Four Sri Lankan Elephants Found Dead of Suspected Poisoning
Four Sri Lankan Elephants Found Dead of Suspected Poisoning
Nearly 200 elephants are killed every year on the island, many by farmers after the animals stray onto their land.

Colombo: Four elephants were found dead Friday in central Sri Lanka, with police suspecting the animals were poisoned by angry villagers.

Nearly 200 elephants are killed every year on the island, many by farmers after the animals stray onto their land.

Marauding elephants also claim the lives of about 50 people annually, mostly by trampling through villages built near their habitats.

A pregnant female and a male were among the four carcasses found on Friday at a forest reserve near Sigiriya, a fifth-century rock fortress and UNESCO-protected heritage site, police said.

"We have called wildlife experts and vets to carry out autopsies," a police official in Sigiriya, 175 kilometres (110 miles) north of Colombo, said by telephone.

Other elephants may also have died but no further remains have yet been found.
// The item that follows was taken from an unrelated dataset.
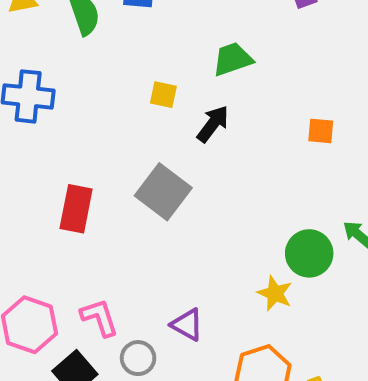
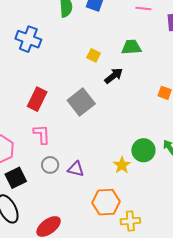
pink L-shape: (99, 318) -> (42, 134), moved
purple triangle: (187, 325) -> (76, 169), turned -30
gray circle: (138, 358) -> (50, 165), moved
He said there had been a spate of incidents involving wild elephants storming villages and destroying crops in the area.

"We suspect the elephants may have been poisoned. We are investigating," the officer said. He said the four animals appeared to be aged between 15 and 25 years old. Killing an elephant is in theory punishable by death in Sri Lanka.

Sri Lanka's elephant population has dwindled to just over 7,000, according to the latest census, down from an estimated 12,000 at the beginning of the last century.